> _Work to complete_: Could you transcribe every record below exactly, leaving out any pictures?

•••••

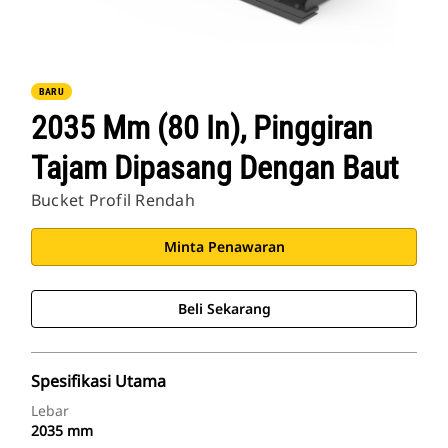
BARU
2035 Mm (80 In), Pinggiran
Tajam Dipasang Dengan Baut
Bucket Profil Rendah
Minta Penawaran
Beli Sekarang
Spesifikasi Utama
Lebar
2035 mm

•••••

> _Solution for this exercise_:
BARU
2035 Mm (80 In), Pinggiran
Tajam Dipasang Dengan Baut
Bucket Profil Rendah
Minta Penawaran
Beli Sekarang
Spesifikasi Utama
Lebar
2035 mm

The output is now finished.